By Tim Reid
(Reuters) – After a teenage gunman killed two of her high school students and wounded four others in her Florida classroom in 2018, Ivy Schamis found the strength to carry on teaching for two more years.
Missy Dodds, who watched five of her pupils gunned down by a former student who shot his way into her classroom in Minnesota in 2005, returned for six weeks before abandoning the career she loved.
Memories of their terror came rushing back this week after another teenage gunman murdered 19 children and two teachers at a Texas elementary school, swelling the ranks of a group no educator wants to join: teachers who have seen their students shot.
“To this day, the thought that I didn’t send those babies home has really been a struggle. I can’t describe the pain,” said Dodds. “That morning I was Miss Dodds, the math teacher. That afternoon it was all taken away.”
Guns have been fired more than 2,000 times in schools since 1970, according to a database by the Naval Postgraduate School’s Center for Homeland Defense and Security that tracks shootings affecting students from kindergarten through the 12th grade.
The tragedies leave a trail of trauma. For some educators, getting back to the classroom proves therapeutic. For others, the horrors of what they saw are too much to overcome.
Schamis was a social studies teacher at Marjory Stoneman Douglas High School in Parkland when a teenage gunman killed 14 students and three staff on Valentine’s Day four years ago. Her classroom remains sealed off as a crime scene even though the school eventually reopened.
“It’s frozen in time,” Schamis said. “There is even a box of Valentine’s chocolates still sitting on my desk.”
She returned to teach in a different building on the school grounds, drawing strength to continue from Holocaust survivors who had spoken to her history students.
“They inspired me with their resilience, hope and love,” Schamis said.
But after completing her vow to see her senior and junior classes graduate, Schamis and her husband moved to Washington, D.C. for a fresh start. She no longer teaches.
Dodds said she suffers acute survivor’s guilt and is still in therapy 17 years after a gunman killed five of her students at Red Lake Senior High School as they hunched under desks.
“The FBI later told me he was in my classroom for 90 seconds. I thought he’d been in there for 15 minutes. That’s what happens to time during these emergencies,” said Dodds, who retired on disability and is now a school safety advocate.
GRIM GUIDE
The United States has suffered so many school shootings that in 2019 a group of 29 school principals who had experienced gun violence inside their buildings formed a support network.
The Principal Recovery Network created a guide that provides practical steps for school leaders after a shooting.

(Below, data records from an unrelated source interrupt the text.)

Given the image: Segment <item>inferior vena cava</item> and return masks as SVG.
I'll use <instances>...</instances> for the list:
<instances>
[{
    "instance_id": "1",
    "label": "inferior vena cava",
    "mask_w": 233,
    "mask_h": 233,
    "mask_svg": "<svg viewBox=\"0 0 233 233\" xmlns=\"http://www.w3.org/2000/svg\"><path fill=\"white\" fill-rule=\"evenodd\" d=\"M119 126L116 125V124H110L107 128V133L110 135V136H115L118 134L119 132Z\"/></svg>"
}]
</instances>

It suggests holding an off-site staff meeting as soon as possible, monitoring the mental health of students and staff, ensuring the school is completely repaired and repainted before re-opening and even advice on the benefits of therapy dogs.

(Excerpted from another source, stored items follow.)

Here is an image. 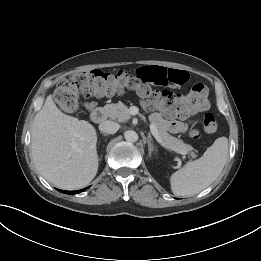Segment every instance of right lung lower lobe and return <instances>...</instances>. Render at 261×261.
Instances as JSON below:
<instances>
[{
    "instance_id": "1",
    "label": "right lung lower lobe",
    "mask_w": 261,
    "mask_h": 261,
    "mask_svg": "<svg viewBox=\"0 0 261 261\" xmlns=\"http://www.w3.org/2000/svg\"><path fill=\"white\" fill-rule=\"evenodd\" d=\"M87 188H84V189H81V190H77V191H63V190H59V189H57L58 191H60V192H62V193H66V194H71V195H73V194H76V193H80V192H82V191H84V190H86Z\"/></svg>"
}]
</instances>
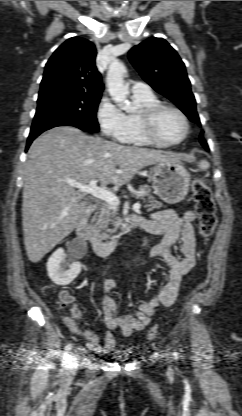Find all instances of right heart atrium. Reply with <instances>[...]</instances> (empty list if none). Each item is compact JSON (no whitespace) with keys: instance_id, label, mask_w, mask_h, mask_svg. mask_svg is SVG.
I'll return each instance as SVG.
<instances>
[{"instance_id":"obj_1","label":"right heart atrium","mask_w":242,"mask_h":416,"mask_svg":"<svg viewBox=\"0 0 242 416\" xmlns=\"http://www.w3.org/2000/svg\"><path fill=\"white\" fill-rule=\"evenodd\" d=\"M96 118L103 134L118 141L123 140L128 129L127 116L108 97L100 100Z\"/></svg>"}]
</instances>
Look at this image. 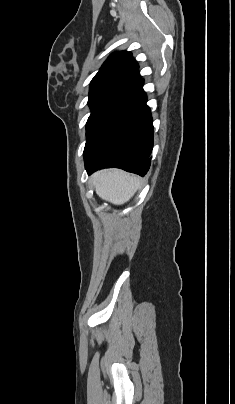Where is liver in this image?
<instances>
[{"label":"liver","instance_id":"liver-1","mask_svg":"<svg viewBox=\"0 0 235 404\" xmlns=\"http://www.w3.org/2000/svg\"><path fill=\"white\" fill-rule=\"evenodd\" d=\"M91 181L101 199L122 205L141 187L142 179L119 169H110L96 172Z\"/></svg>","mask_w":235,"mask_h":404}]
</instances>
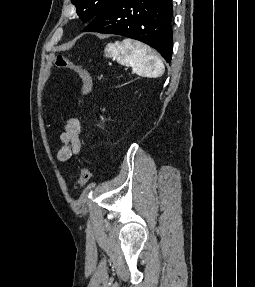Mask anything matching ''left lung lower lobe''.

One member of the network, Frank DeAngelis, said he has already reached out to the principal of Robb Elementary School in Uvalde, Texas, the scene of Tuesday’s shooting.
DeAngelis was principal of Columbine High School on April 20, 1999, when two students shot and killed 12 fellow students and one teacher before taking their own lives.
At the time it was the deadliest school shooting in U.S. history. Today it ranks fourth on that grim list, surpassed by the death tolls in Parkland, Uvalde and the 2012 attack at Sandy Hook Elementary in Newtown, Connecticut, where a gunman killed 26 children and school staff.
DeAngelis said he originally planned to leave his job after the shooting but was urged by his priest to help the school rebuild. He served as Columbine’s principal for another 15 years after the massacre.
He remains in therapy 23 years later and credits it with getting him through the darkest days early on.
“When I first went back, I struggled,” DeAngelis said. “Every time I heard a loud sound, I jumped. I visualized kids lying in a pool of blood.”
DeAngelis said his counselor urged him to try and instead remember happy moments with each of the slain students.
“I visualized them participating in a school play, or high-fiving me in the cafeteria, or smiling at me in the hallway,” he said. “I had to celebrate their lives and not mourn their deaths.”